>>>

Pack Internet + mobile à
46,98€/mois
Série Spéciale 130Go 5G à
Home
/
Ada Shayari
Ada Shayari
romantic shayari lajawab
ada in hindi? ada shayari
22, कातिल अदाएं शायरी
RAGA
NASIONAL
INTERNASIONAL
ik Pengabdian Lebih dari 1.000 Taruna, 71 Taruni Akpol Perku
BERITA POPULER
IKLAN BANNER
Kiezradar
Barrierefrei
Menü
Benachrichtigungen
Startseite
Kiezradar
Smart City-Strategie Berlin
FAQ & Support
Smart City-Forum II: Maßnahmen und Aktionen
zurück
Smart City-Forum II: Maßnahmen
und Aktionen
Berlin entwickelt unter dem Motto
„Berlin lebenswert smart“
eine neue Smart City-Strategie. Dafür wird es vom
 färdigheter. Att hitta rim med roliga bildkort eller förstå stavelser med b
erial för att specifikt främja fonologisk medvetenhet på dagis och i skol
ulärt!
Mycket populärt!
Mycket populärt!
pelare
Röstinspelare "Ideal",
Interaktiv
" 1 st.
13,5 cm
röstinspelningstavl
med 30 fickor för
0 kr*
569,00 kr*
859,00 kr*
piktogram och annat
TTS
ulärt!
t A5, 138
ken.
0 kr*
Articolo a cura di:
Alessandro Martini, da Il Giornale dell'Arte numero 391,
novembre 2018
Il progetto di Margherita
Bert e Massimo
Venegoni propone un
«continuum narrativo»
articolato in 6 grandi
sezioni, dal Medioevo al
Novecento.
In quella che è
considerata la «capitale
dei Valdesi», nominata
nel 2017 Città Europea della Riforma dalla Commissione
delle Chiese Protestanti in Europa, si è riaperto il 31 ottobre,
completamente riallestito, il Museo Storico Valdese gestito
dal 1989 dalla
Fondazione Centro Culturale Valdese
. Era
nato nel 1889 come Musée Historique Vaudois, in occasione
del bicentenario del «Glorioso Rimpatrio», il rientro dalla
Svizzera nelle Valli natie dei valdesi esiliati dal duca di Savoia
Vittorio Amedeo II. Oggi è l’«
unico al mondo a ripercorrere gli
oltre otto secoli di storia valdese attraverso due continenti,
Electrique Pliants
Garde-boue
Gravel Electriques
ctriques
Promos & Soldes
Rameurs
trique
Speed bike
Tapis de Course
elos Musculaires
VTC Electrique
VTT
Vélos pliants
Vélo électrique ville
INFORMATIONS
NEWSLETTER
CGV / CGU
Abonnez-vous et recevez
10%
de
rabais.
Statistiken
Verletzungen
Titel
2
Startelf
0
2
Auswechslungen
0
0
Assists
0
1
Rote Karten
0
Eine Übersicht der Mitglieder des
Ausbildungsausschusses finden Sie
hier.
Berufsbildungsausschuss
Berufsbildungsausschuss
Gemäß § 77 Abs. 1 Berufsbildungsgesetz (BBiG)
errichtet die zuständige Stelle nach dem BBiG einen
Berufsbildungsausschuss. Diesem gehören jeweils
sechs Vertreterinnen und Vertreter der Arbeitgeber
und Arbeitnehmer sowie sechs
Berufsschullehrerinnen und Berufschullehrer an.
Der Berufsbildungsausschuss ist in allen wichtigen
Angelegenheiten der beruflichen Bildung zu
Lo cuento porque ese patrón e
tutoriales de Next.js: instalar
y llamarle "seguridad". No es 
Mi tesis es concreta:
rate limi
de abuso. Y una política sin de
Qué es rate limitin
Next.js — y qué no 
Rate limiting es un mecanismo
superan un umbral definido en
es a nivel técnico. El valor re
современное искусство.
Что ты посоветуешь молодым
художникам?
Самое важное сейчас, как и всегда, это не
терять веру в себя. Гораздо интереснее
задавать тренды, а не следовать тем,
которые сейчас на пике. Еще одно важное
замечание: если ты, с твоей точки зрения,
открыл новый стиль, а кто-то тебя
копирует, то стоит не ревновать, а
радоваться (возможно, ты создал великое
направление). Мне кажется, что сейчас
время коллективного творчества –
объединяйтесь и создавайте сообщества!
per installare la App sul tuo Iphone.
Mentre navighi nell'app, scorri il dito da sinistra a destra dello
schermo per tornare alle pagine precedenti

<<<

#### [Problem requirements]
Please copy the lines in the records above between the one holding "med 30 fickor för" and the one holding "Vittorio Amedeo II.", inclusive, exactly and with no other line.

#### [Task answer]
med 30 fickor för
0 kr*
569,00 kr*
859,00 kr*
piktogram och annat
TTS
ulärt!
t A5, 138
ken.
0 kr*
Articolo a cura di:
Alessandro Martini, da Il Giornale dell'Arte numero 391,
novembre 2018
Il progetto di Margherita
Bert e Massimo
Venegoni propone un
«continuum narrativo»
articolato in 6 grandi
sezioni, dal Medioevo al
Novecento.
In quella che è
considerata la «capitale
dei Valdesi», nominata
nel 2017 Città Europea della Riforma dalla Commissione
delle Chiese Protestanti in Europa, si è riaperto il 31 ottobre,
completamente riallestito, il Museo Storico Valdese gestito
dal 1989 dalla
Fondazione Centro Culturale Valdese
. Era
nato nel 1889 come Musée Historique Vaudois, in occasione
del bicentenario del «Glorioso Rimpatrio», il rientro dalla
Svizzera nelle Valli natie dei valdesi esiliati dal duca di Savoia
Vittorio Amedeo II. Oggi è l’«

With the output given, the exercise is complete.